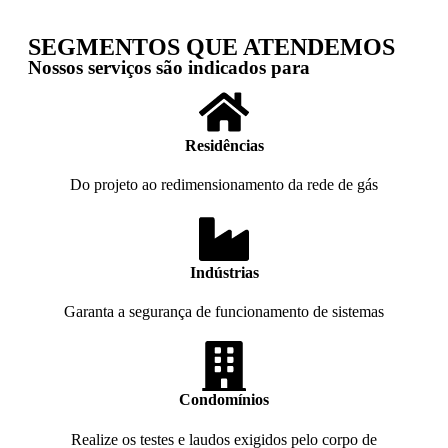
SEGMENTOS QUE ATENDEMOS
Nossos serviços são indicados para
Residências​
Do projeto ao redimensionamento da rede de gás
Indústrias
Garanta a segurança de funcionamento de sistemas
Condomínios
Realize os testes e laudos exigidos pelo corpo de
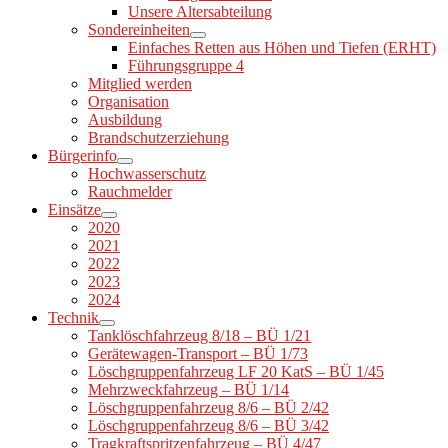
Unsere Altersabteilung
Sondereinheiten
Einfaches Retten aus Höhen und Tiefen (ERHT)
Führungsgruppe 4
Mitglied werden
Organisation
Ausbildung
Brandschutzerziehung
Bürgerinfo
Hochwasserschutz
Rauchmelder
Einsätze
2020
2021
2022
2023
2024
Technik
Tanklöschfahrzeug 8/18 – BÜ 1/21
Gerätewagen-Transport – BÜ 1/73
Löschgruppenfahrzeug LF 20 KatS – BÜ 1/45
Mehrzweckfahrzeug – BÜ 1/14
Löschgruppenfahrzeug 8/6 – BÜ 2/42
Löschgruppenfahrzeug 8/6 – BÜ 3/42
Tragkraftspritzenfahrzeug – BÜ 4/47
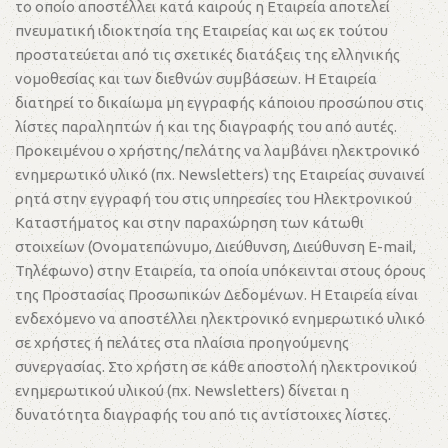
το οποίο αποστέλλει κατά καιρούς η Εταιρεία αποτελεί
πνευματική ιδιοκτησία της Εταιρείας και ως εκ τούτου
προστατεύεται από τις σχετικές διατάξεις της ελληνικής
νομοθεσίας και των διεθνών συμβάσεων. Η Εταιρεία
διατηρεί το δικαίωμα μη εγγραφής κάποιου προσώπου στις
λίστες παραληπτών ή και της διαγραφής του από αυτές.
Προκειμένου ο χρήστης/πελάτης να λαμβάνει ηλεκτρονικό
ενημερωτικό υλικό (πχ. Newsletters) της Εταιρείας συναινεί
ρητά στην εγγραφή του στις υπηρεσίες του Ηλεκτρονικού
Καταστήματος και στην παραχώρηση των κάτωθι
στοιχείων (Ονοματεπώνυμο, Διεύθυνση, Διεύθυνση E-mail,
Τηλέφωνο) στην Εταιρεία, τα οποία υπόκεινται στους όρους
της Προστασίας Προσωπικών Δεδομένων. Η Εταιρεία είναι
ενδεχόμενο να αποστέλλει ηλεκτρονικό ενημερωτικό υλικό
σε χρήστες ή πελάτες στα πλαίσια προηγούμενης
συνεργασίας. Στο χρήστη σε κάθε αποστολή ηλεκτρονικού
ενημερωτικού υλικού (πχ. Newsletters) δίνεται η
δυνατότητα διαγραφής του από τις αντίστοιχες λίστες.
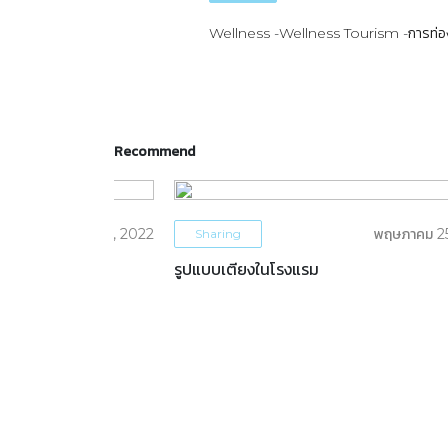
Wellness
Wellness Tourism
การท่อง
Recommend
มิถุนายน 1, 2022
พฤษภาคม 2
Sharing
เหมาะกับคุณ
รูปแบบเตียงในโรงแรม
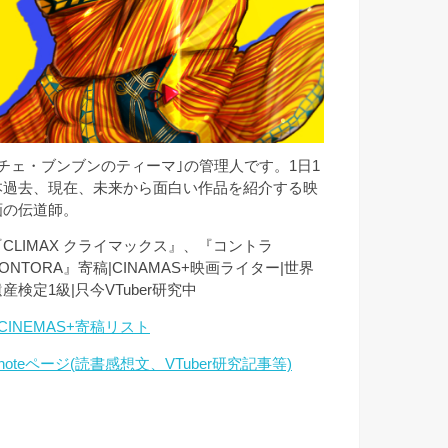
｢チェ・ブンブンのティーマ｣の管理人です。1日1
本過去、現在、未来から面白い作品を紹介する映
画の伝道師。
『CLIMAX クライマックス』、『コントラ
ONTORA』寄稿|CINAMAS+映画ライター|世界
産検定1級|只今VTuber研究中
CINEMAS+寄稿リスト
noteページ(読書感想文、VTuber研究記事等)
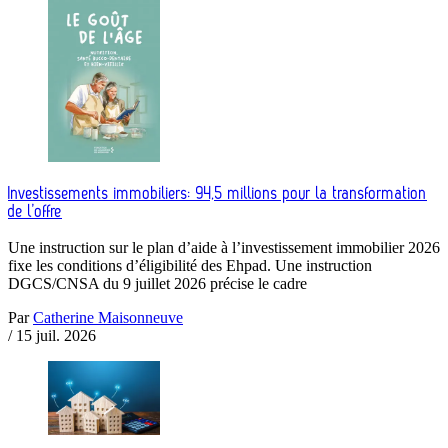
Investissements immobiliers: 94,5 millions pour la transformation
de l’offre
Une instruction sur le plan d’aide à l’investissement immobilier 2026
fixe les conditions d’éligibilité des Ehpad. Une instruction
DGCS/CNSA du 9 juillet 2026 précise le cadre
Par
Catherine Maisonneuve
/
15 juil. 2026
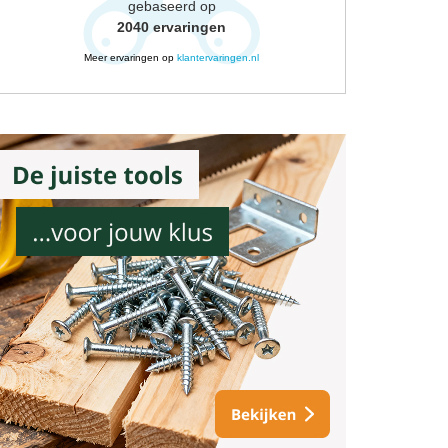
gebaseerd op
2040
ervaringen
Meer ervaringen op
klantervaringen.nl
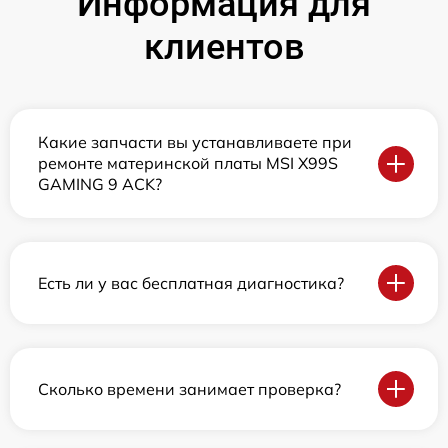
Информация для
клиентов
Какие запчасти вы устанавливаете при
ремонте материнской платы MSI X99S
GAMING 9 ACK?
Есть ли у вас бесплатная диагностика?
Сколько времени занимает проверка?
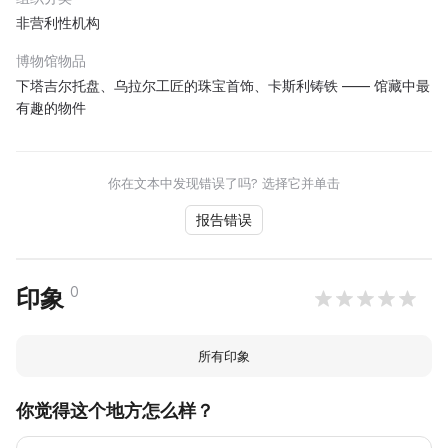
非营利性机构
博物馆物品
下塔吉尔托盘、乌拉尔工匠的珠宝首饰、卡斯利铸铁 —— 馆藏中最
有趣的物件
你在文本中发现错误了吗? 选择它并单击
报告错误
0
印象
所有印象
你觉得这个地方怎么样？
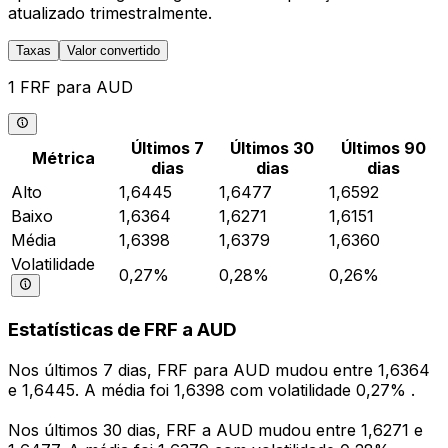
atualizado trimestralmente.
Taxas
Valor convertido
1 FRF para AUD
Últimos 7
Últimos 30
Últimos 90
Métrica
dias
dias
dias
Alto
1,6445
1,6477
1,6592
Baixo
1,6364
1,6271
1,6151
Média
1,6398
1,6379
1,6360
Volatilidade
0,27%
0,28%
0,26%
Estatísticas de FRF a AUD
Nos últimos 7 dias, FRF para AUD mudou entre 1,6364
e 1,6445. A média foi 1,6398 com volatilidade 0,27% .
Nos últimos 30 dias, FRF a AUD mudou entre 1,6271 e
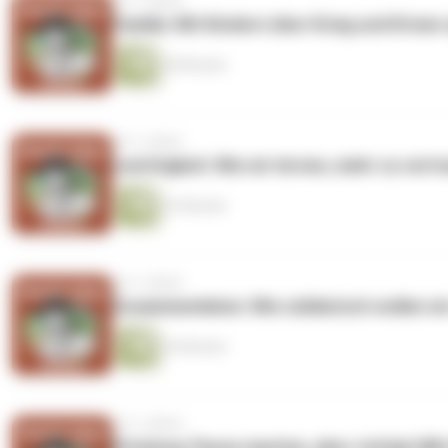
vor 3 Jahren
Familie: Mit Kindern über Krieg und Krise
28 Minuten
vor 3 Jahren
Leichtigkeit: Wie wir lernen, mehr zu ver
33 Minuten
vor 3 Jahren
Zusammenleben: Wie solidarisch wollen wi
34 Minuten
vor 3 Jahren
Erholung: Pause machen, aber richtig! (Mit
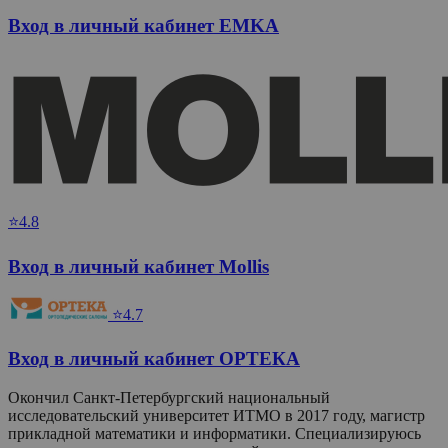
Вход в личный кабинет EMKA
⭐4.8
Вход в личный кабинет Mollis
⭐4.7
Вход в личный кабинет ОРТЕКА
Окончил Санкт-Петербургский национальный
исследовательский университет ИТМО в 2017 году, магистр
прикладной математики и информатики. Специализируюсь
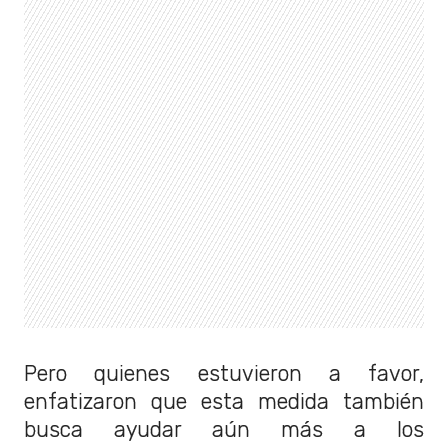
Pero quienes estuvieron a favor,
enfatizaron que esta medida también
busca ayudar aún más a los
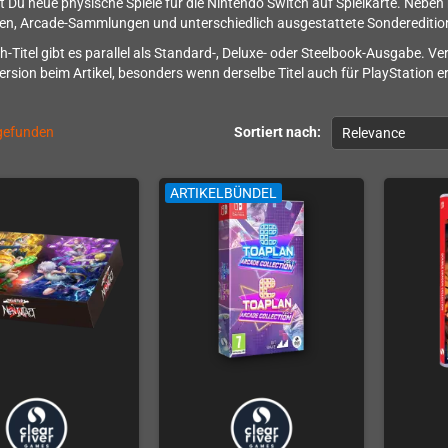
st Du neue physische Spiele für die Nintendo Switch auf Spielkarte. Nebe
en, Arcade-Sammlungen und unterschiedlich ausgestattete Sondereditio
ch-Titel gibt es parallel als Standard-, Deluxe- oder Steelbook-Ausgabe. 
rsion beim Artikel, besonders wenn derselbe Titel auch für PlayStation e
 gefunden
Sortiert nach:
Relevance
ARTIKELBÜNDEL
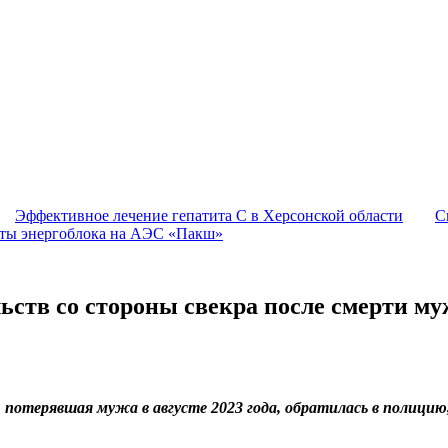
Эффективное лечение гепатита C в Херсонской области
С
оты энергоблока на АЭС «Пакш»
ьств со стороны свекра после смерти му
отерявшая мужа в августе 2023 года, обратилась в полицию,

-- Task instructions --
Above are the records; copy exactly the lines from the one with "оты энергоблока на" through the final line.

-- Answer to this task --
оты энергоблока на АЭС «Пакш»
ьств со стороны свекра после смерти му
отерявшая мужа в августе 2023 года, обратилась в полицию,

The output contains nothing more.